■ **Work required**
Only the text of the records belongs in the answer, copied exactly, with every picture omitted.

*** Given records Section Begins ***

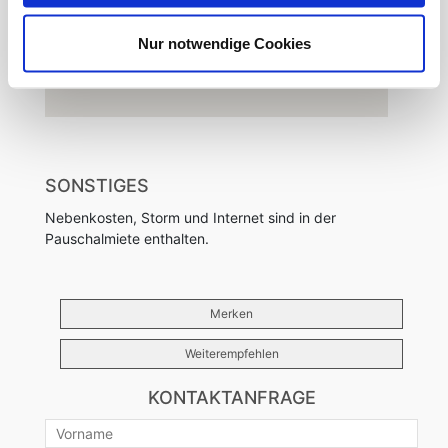
Nur notwendige Cookies
SONSTIGES
Nebenkosten, Storm und Internet sind in der
Pauschalmiete enthalten.
Merken
Weiterempfehlen
KONTAKTANFRAGE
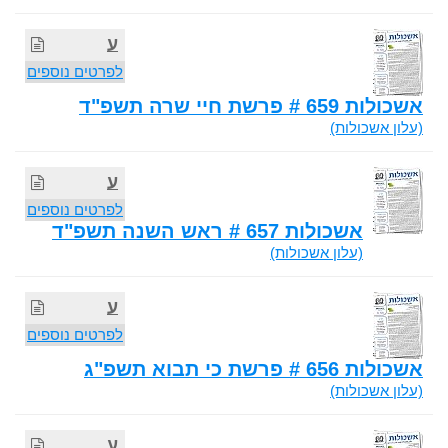
ע
לפרטים נוספים
אשכולות 659 # פרשת חיי שרה תשפ"ד
(עלון אשכולות)
ע
לפרטים נוספים
אשכולות 657 # ראש השנה תשפ"ד
(עלון אשכולות)
ע
לפרטים נוספים
אשכולות 656 # פרשת כי תבוא תשפ"ג
(עלון אשכולות)
ע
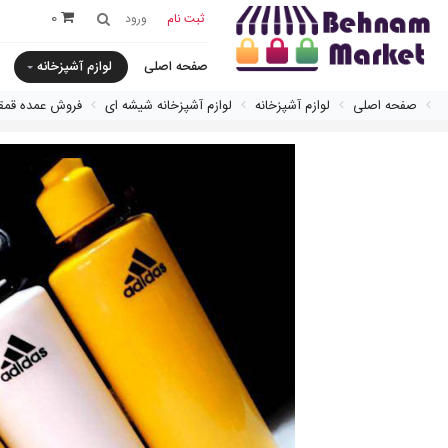
0
ثبت نام
ورود
صفحه اصلی
لوازم آشپزخانه
صفحه اصلی
لوازم آشپزخانه
لوازم آشپزخانه شیشه ای
فروش عمده قمق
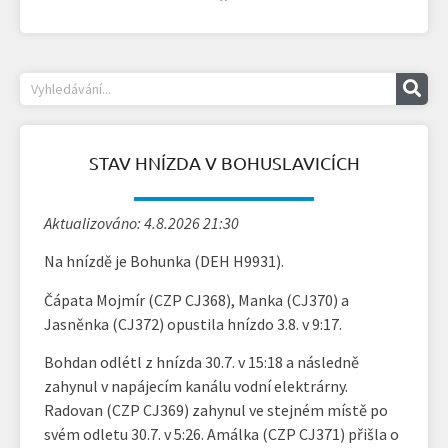
STAV HNÍZDA V BOHUSLAVICÍCH
Aktualizováno: 4.8.2026 21:30
Na hnízdě je Bohunka (DEH H9931).
Čápata Mojmír (CZP CJ368), Manka (CJ370) a
Jasněnka (CJ372) opustila hnízdo 3.8. v 9:17.
Bohdan odlétl z hnízda 30.7. v 15:18 a následně
zahynul v napájecím kanálu vodní elektrárny.
Radovan (CZP CJ369) zahynul ve stejném místě po
svém odletu 30.7. v 5:26. Amálka (CZP CJ371) přišla o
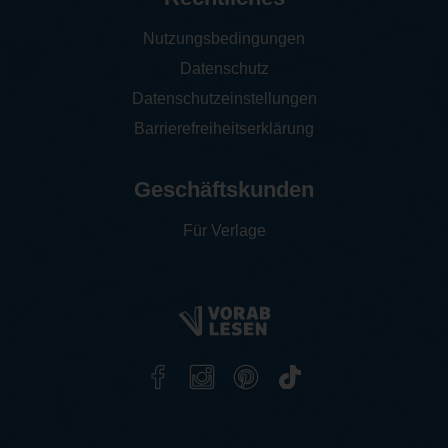
Nutzungsbedingungen
Datenschutz
Datenschutzeinstellungen
Barrierefreiheitserklärung
Geschäftskunden
Für Verlage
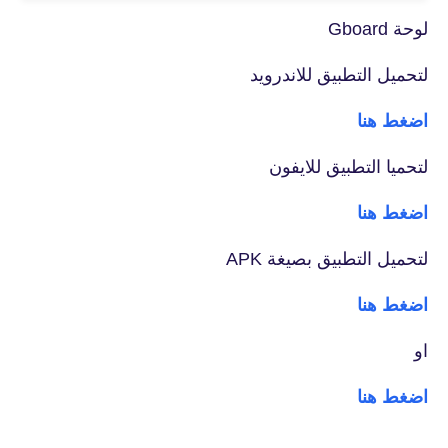
لوحة Gboard
لتحميل التطبيق للاندرويد
اضغط هنا
لتحميا التطبيق للايفون
اضغط هنا
لتحميل التطبيق بصيغة APK
اضغط هنا
او
اضغط هنا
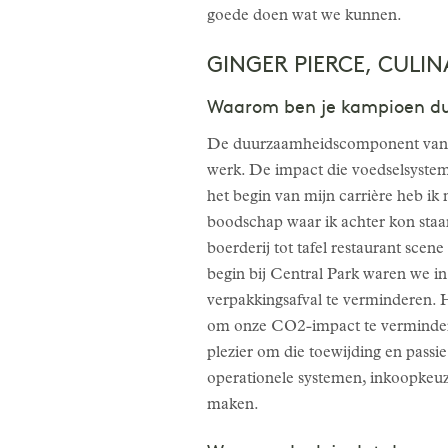
goede doen wat we kunnen.
GINGER PIERCE, CULI
Waarom ben je kampioen d
De duurzaamheidscomponent van 1 Ho
werk. De impact die voedselsystem
het begin van mijn carrière heb ik
boodschap waar ik achter kon staan
boerderij tot tafel restaurant scene
begin bij Central Park waren we i
verpakkingsafval te verminderen. 
om onze CO2-impact te vermindere
plezier om die toewijding en passi
operationele systemen, inkoopkeuze
maken.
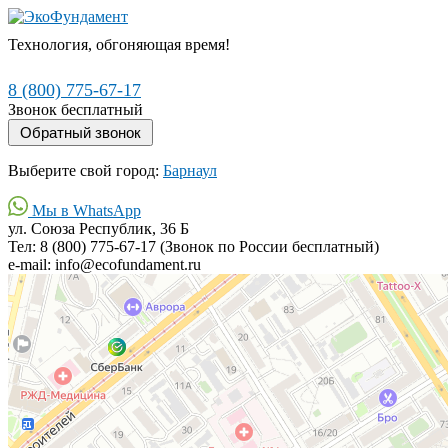
Технология, обгоняющая время!
8 (800) 775-67-17
Звонок бесплатный
Выберите свой город:
Барнаул
Мы в WhatsApp
ул. Союза Республик, 36 Б
Тел: 8 (800) 775-67-17 (Звонок по России бесплатный)
e-mail: info@ecofundament.ru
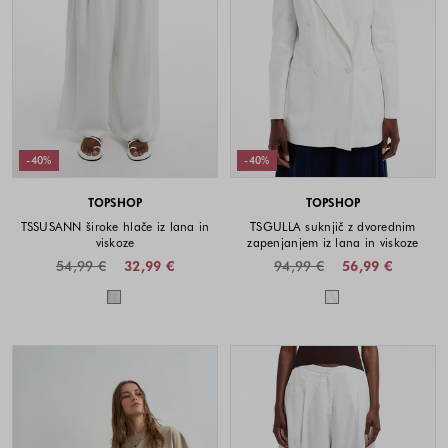
-40%
-40%
TOPSHOP
TOPSHOP
TSSUSANN široke hlače iz lana in
TSGULLA suknjič z dvorednim
viskoze
zapenjanjem iz lana in viskoze
54,99 €
32,99 €
94,99 €
56,99 €
Barve na voljo
Barve na voljo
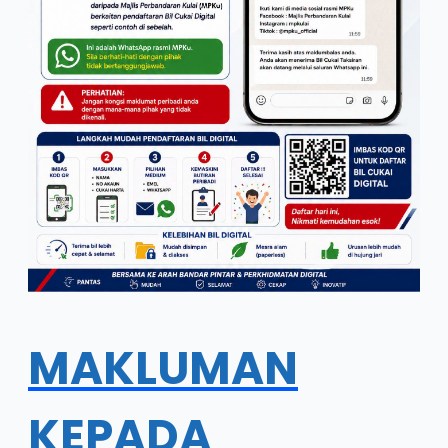
MAKLUMAN
KEPADA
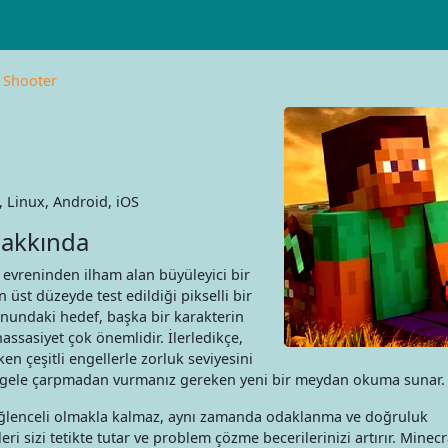
 Shooter
Linux, Android, iOS
Hakkında
t evreninden ilham alan büyüleyici bir
 üst düzeyde test edildiği pikselli bir
nundaki hedef, başka bir karakterin
ssasiyet çok önemlidir. İlerledikçe,
n çeşitli engellerle zorluk seviyesini
 engele çarpmadan vurmanız gereken yeni bir meydan okuma sunar.
lenceli olmakla kalmaz, aynı zamanda odaklanma ve doğruluk
leri sizi tetikte tutar ve problem çözme becerilerinizi artırır. Minecr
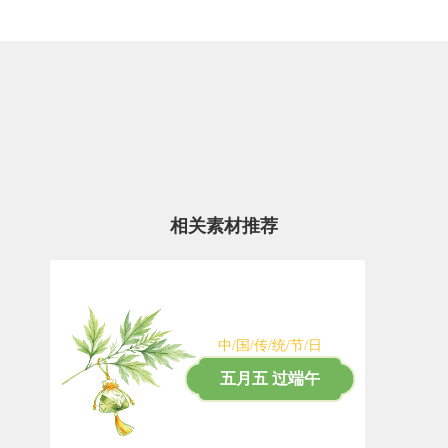
相关素材推荐
中/国/传/统/节/日
五月五 过端午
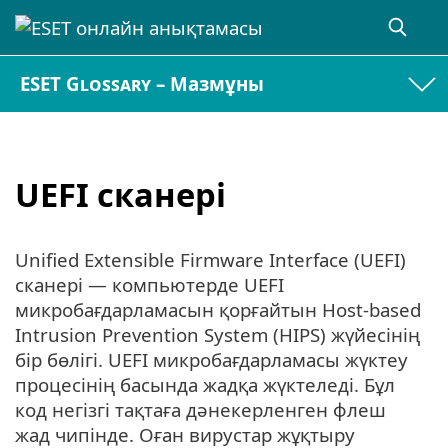
ESET Glossary – Мазмұны
UEFI сканері
Unified Extensible Firmware Interface (UEFI)
сканері — компьютерде UEFI
микробағдарламасын қорғайтын Host-based
Intrusion Prevention System (HIPS) жүйесінің
бір бөлігі. UEFI микробағдарламасы жүктеу
процесінің басында жадқа жүктеледі. Бұл
код негізгі тақтаға дәнекерленген флеш
жад чипінде. Оған вирустар жұқтыру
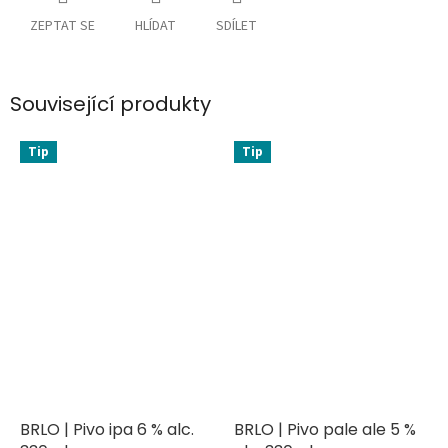
ZEPTAT SE
HLÍDAT
SDÍLET
Související produkty
Tip
Tip
BRLO | Pivo ipa 6 % alc.
BRLO | Pivo pale ale 5 %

*** Given records Section Ends ***

■ **Answer space**
Nur notwendige Cookies
SONSTIGES
Nebenkosten, Storm und Internet sind in der
Pauschalmiete enthalten.
Merken
Weiterempfehlen
KONTAKTANFRAGE
ע
לפרטים נוספים
אשכולות 659 # פרשת חיי שרה תשפ"ד
(עלון אשכולות)
ע
לפרטים נוספים
אשכולות 657 # ראש השנה תשפ"ד
(עלון אשכולות)
ע
לפרטים נוספים
אשכולות 656 # פרשת כי תבוא תשפ"ג
(עלון אשכולות)
ע
0
ثبت نام
ورود
صفحه اصلی
لوازم آشپزخانه
صفحه اصلی
لوازم آشپزخانه
لوازم آشپزخانه شیشه ای
فروش عمده قمق
STAV HNÍZDA V BOHUSLAVICÍCH
Aktualizováno: 4.8.2026 21:30
Na hnízdě je Bohunka (DEH H9931).
Čápata Mojmír (CZP CJ368), Manka (CJ370) a
Jasněnka (CJ372) opustila hnízdo 3.8. v 9:17.
Bohdan odlétl z hnízda 30.7. v 15:18 a následně
zahynul v napájecím kanálu vodní elektrárny.
Radovan (CZP CJ369) zahynul ve stejném místě po
svém odletu 30.7. v 5:26. Amálka (CZP CJ371) přišla o
Nutzungsbedingungen
Datenschutz
Datenschutzeinstellungen
Barrierefreiheitserklärung
Geschäftskunden
Für Verlage
لوحة Gboard
لتحميل التطبيق للاندرويد
اضغط هنا
لتحميا التطبيق للايفون
اضغط هنا
لتحميل التطبيق بصيغة APK
اضغط هنا
او
اضغط هنا
goede doen wat we kunnen.
GINGER PIERCE, CULI
Waarom ben je kampioen d
De duurzaamheidscomponent van 1 Ho
werk. De impact die voedselsystem
het begin van mijn carrière heb ik
boodschap waar ik achter kon staan
boerderij tot tafel restaurant scene
begin bij Central Park waren we i
verpakkingsafval te verminderen. 
om onze CO2-impact te vermindere
plezier om die toewijding en passi
operationele systemen, inkoopkeuze
maken.
Технология, обгоняющая время!
8 (800) 775-67-17
Звонок бесплатный
Выберите свой город:
Барнаул
Мы в WhatsApp
ул. Союза Республик, 36 Б
Тел: 8 (800) 775-67-17 (Звонок по России бесплатный)
e-mail: info@ecofundament.ru
-40%
-40%
TOPSHOP
TOPSHOP
TSSUSANN široke hlače iz lana in
TSGULLA suknjič z dvorednim
viskoze
zapenjanjem iz lana in viskoze
54,99 €
32,99 €
94,99 €
56,99 €
Barve na voljo
Barve na voljo
MAKLUMAN
KEPADA
 Shooter
Linux, Android, iOS
Hakkında
t evreninden ilham alan büyüleyici bir
 üst düzeyde test edildiği pikselli bir
nundaki hedef, başka bir karakterin
ssasiyet çok önemlidir. İlerledikçe,
n çeşitli engellerle zorluk seviyesini
 engele çarpmadan vurmanız gereken yeni bir meydan okuma sunar.
lenceli olmakla kalmaz, aynı zamanda odaklanma ve doğruluk
leri sizi tetikte tutar ve problem çözme becerilerinizi artırır. Minecr
相关素材推荐
中/国/传/统/节/日
五月五 过端午
ESET Glossary – Мазмұны
UEFI сканері
Unified Extensible Firmware Interface (UEFI)
сканері — компьютерде UEFI
микробағдарламасын қорғайтын Host-based
Intrusion Prevention System (HIPS) жүйесінің
бір бөлігі. UEFI микробағдарламасы жүктеу
процесінің басында жадқа жүктеледі. Бұл
код негізгі тақтаға дәнекерленген флеш
жад чипінде. Оған вирустар жұқтыру
ZEPTAT SE
HLÍDAT
SDÍLET
Související produkty
Tip
Tip
BRLO | Pivo ipa 6 % alc.
BRLO | Pivo pale ale 5 %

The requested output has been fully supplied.